“Everything that can be produced should be produced while there is still demand to sell it,” the head of the energy committee at the Duma, the Russian parliament, said last month at the presentation of a draft document aiming to do just that.
“The main thesis in this strategy is the monetization of current reserves and resources – that is, the maximum monetization of exports,” Pavel Zavalny also said at the event.
Russia is one of the three biggest oil exporters in the world, alongside Saudi Arabia and the United States. It has enough oil to keep producing at current rates at least until 2080, with enough gas reserves to last for another 103 years. And the state is pouring billions—$110 billion to be precise—into the development of new oil reserves in eastern Siberia to tap 100 million tons of new crude annually. That’s about a fifth of the country’s annual output in 2019.
Much of this oil will replace depleting fields in western Siberia. According to the Energy Ministry of the country, Russia does not seem to have plans to considerably boost current production rates. In the last pre-pandemic year, the daily production rate was 11.3 million bpd, a record high. Now, the Energy Ministry sees the current - constrained - production rate rising from 10.3 million bpd to 11.1 million bpd by 2029 before beginning to decline. In other words, Russia has eight years to take advantage of growing global oil demand as per its own scenario.
Yet, there are various scenarios for the peak of oil demand. BP, for instance, predicted that in the worst-case scenario peak oil demand has already arrived, and in the best-case scenario, it will come in 2030. Norway’s Equinor expects peak oil demand sometime in 2027 or 2028. Rystad Energy sees demand peaking in five years, and the International Energy Agency expects peak demand over the next decade. All in all, forecasts are within the range of 2030.
This means producers such as Russia, Saudi Arabia, Iraq, and the Gulf nations have very little time to make the most of their oil reserves before demand begins declining steadily. And with all of these countries boosting their production capacity and making plans for higher production, competition in the oil market is bound to become even more severe than it is now.
When it comes to competition, Russia is better positioned than its Middle Eastern partners. It has always been less dependent on oil export revenues than Middle Eastern producers. Recently, it has been deliberately reducing this dependence. Oil and gas revenues still account for a solid 30 percent of gross domestic product, but with things like hydrogen catching the eye of the Kremlin, diversification is slowly but surely underway. Still, there are all those billions of barrels of oil sitting in the ground, and it would be a pity to keep them there, hence the plans to boost production. But who will be buying?
In terms of export destinations, Russia has mixed luck. Its biggest client by far is China, which is good for future oil asset monetization plans. Its second-biggest client is Europe, and that continent will be reducing its oil intake fast if everything in the EU’s energy transition scheme goes as planned. That means Russia will need to find new buyers for all the new oil it will be pumping from eastern Siberia.
India is an obvious candidate. The country imports 80 percent of the oil it burns, and it likes it cheap because of that. In India, Russia will be competing with its OPEC partners and the United States, for whom India is also a top oil export destination. The rest of emerging Asia will also be a key market for oil exporters as peak demand draws nearer and nearer.
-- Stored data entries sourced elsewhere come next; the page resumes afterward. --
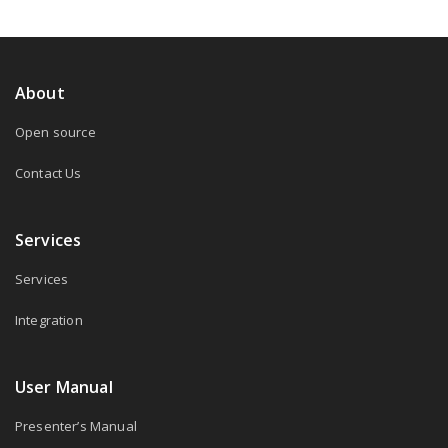
About
Open source
Contact Us
Services
Services
Integration
User Manual
Presenter’s Manual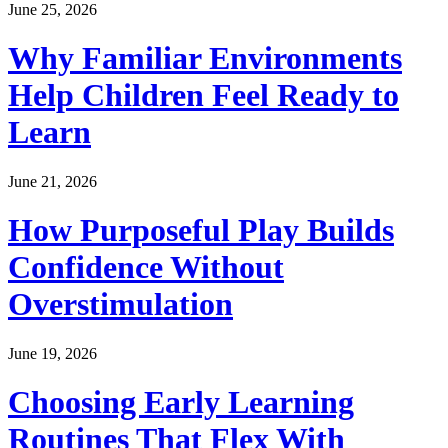
June 25, 2026
Why Familiar Environments
Help Children Feel Ready to
Learn
June 21, 2026
How Purposeful Play Builds
Confidence Without
Overstimulation
June 19, 2026
Choosing Early Learning
Routines That Flex With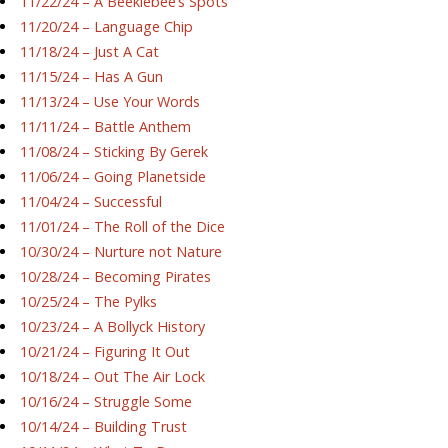
11/22/24 – A Beeklebee’s Spots
11/20/24 – Language Chip
11/18/24 – Just A Cat
11/15/24 – Has A Gun
11/13/24 – Use Your Words
11/11/24 – Battle Anthem
11/08/24 – Sticking By Gerek
11/06/24 – Going Planetside
11/04/24 – Successful
11/01/24 – The Roll of the Dice
10/30/24 – Nurture not Nature
10/28/24 – Becoming Pirates
10/25/24 – The Pylks
10/23/24 – A Bollyck History
10/21/24 – Figuring It Out
10/18/24 – Out The Air Lock
10/16/24 – Struggle Some
10/14/24 – Building Trust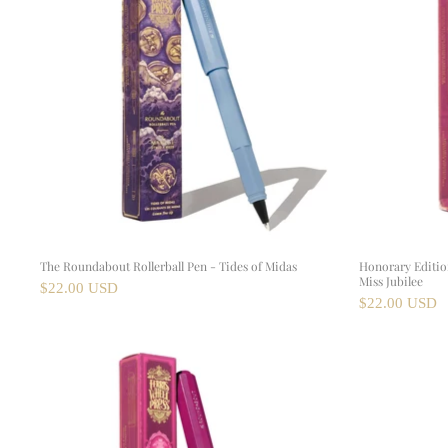
The Roundabout Rollerball Pen - Tides of Midas
Honorary Edition
Miss Jubilee
$22.00 USD
$22.00 USD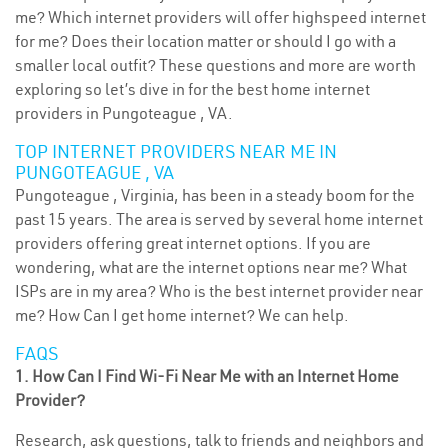
me? Which internet providers will offer highspeed internet
for me? Does their location matter or should I go with a
smaller local outfit? These questions and more are worth
exploring so let’s dive in for the best home internet
providers in Pungoteague , VA.
TOP INTERNET PROVIDERS NEAR ME IN
PUNGOTEAGUE , VA
Pungoteague , Virginia, has been in a steady boom for the
past 15 years. The area is served by several home internet
providers offering great internet options. If you are
wondering, what are the internet options near me? What
ISPs are in my area? Who is the best internet provider near
me? How Can I get home internet? We can help.
FAQS
1. How Can I Find Wi-Fi Near Me with an Internet Home
Provider?
Research, ask questions, talk to friends and neighbors and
Oil producers are then in a rush to sell as much oil as they can while there are still buyers, it seems, based on demand forecasts. But the truth is that peak oil demand may indeed come in ten years or fewer, but it does not mean demand will then fall off a cliff—unless another pandemic hits the planet, that is. In the absence of such an unforeseen event, oil demand is likely to decline pretty gradually, giving forward-looking producers plenty of time to adjust by boosting their non-oil sectors. From this perspective, Russia has enough time to reduce oil and gas revenues as a portion of GDP. Whether it will use this time wisely to achieve those aims remains to be seen.